═══ Records ═══

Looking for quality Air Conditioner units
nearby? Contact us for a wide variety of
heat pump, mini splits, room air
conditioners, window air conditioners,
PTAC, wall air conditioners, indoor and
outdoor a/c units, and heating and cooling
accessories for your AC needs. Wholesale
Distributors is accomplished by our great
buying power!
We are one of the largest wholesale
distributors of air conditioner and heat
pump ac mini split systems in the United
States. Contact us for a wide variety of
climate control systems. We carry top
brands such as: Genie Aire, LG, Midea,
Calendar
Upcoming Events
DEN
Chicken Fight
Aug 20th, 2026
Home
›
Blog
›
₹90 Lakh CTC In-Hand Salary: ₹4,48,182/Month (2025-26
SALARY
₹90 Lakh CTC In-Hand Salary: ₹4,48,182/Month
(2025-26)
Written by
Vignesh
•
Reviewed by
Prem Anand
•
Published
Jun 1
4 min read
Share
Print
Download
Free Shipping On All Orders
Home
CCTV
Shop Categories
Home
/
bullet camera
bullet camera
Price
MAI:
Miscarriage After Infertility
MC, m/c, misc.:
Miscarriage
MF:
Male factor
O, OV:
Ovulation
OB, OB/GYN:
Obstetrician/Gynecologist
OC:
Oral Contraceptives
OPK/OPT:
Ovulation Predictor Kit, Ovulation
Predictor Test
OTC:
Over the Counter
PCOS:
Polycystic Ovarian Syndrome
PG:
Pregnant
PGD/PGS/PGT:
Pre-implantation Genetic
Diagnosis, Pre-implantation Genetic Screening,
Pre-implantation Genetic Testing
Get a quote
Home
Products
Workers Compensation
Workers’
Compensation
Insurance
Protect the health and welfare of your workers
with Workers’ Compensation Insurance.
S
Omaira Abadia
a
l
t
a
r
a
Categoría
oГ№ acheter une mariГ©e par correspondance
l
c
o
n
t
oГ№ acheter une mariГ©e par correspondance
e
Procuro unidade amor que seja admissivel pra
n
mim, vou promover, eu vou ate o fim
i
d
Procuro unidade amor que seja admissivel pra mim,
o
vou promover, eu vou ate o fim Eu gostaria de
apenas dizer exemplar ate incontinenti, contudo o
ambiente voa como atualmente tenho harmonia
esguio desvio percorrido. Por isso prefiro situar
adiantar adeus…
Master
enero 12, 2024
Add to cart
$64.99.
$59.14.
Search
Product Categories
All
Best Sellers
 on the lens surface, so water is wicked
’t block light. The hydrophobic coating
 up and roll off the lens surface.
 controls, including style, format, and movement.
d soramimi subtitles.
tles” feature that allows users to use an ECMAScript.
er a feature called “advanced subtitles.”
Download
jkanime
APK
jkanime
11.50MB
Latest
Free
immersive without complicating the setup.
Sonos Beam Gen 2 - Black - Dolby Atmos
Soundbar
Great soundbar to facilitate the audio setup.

═══

The required answer is the exact run of lines above starting at the line with "Omaira Abadia" and ending at the line with "vou promover, eu vou ate o fim Eu gostaria de", with both ends present.

→ Your response
Omaira Abadia
a
l
t
a
r
a
Categoría
oГ№ acheter une mariГ©e par correspondance
l
c
o
n
t
oГ№ acheter une mariГ©e par correspondance
e
Procuro unidade amor que seja admissivel pra
n
mim, vou promover, eu vou ate o fim
i
d
Procuro unidade amor que seja admissivel pra mim,
o
vou promover, eu vou ate o fim Eu gostaria de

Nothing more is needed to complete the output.